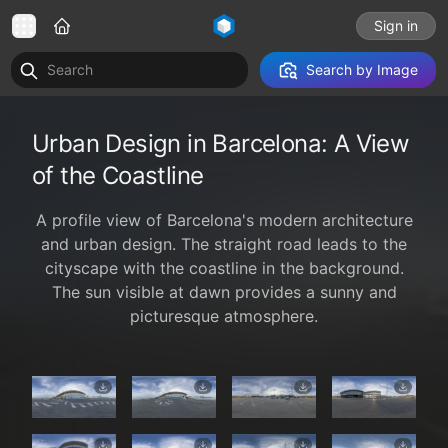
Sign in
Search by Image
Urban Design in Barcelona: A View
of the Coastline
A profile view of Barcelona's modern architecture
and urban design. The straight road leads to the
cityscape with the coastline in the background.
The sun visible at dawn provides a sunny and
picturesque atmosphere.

┄┄┄┄┄┄┄┄┄┄┄┄┄┄┄┄┄┄┄┄

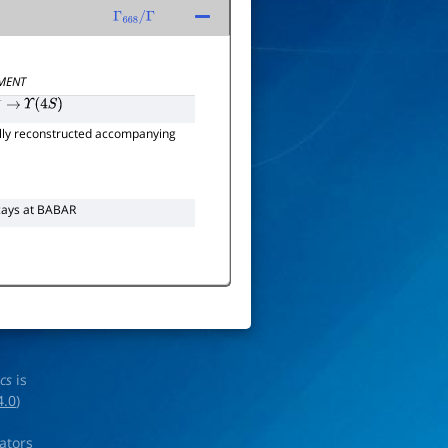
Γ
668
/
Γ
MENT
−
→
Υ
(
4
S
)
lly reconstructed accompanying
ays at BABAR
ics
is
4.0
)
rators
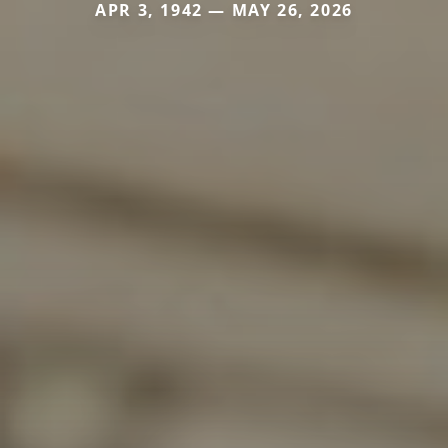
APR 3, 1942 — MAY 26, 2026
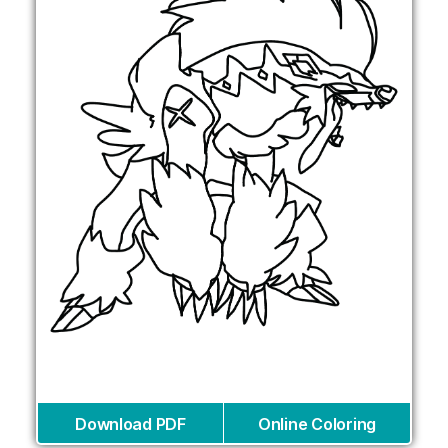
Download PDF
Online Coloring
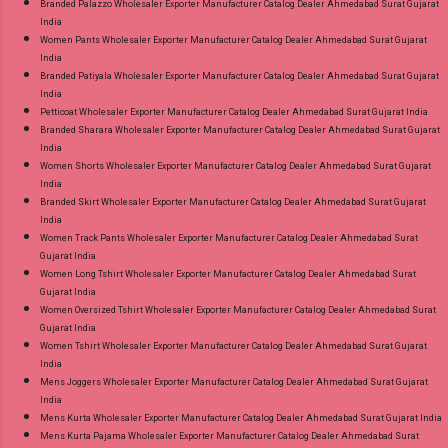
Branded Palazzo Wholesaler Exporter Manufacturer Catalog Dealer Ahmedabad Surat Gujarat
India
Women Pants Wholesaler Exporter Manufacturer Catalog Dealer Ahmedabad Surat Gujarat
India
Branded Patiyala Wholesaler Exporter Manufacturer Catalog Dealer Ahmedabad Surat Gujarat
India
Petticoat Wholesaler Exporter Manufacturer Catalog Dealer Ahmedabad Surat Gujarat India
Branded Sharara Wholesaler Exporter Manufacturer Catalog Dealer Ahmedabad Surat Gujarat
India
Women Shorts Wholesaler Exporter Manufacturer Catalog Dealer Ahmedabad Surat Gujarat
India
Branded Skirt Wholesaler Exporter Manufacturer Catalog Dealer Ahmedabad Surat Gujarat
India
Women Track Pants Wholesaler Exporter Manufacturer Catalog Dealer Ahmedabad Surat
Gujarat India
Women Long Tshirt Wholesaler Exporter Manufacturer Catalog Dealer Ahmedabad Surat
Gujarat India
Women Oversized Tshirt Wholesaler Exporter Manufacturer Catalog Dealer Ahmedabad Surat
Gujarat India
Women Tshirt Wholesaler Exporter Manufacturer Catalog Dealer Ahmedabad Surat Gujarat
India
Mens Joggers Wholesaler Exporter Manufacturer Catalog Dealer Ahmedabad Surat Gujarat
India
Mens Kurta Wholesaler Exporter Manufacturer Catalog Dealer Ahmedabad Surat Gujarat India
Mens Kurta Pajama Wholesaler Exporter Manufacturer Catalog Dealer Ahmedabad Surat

┄┄┄┄┄┄┄┄┄┄┄┄┄┄┄┄┄┄┄┄

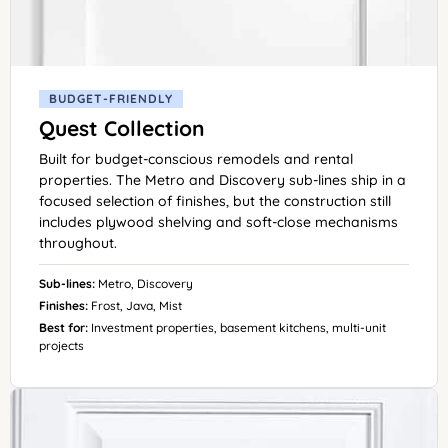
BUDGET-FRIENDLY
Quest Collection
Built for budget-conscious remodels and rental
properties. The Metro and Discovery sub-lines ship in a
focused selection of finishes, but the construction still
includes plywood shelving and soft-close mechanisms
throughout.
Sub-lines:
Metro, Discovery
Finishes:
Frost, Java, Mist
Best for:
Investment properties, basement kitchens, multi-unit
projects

┄┄┄┄┄┄┄┄┄┄┄┄┄┄┄┄┄┄┄┄

What is required. Could you set down, exactly as written, the lines above between the one holding "Women Long Tshirt" and the one holding "Mens Kurta Pajama", inclusive, and nothing more?

Exercise response.
Women Long Tshirt Wholesaler Exporter Manufacturer Catalog Dealer Ahmedabad Surat
Gujarat India
Women Oversized Tshirt Wholesaler Exporter Manufacturer Catalog Dealer Ahmedabad Surat
Gujarat India
Women Tshirt Wholesaler Exporter Manufacturer Catalog Dealer Ahmedabad Surat Gujarat
India
Mens Joggers Wholesaler Exporter Manufacturer Catalog Dealer Ahmedabad Surat Gujarat
India
Mens Kurta Wholesaler Exporter Manufacturer Catalog Dealer Ahmedabad Surat Gujarat India
Mens Kurta Pajama Wholesaler Exporter Manufacturer Catalog Dealer Ahmedabad Surat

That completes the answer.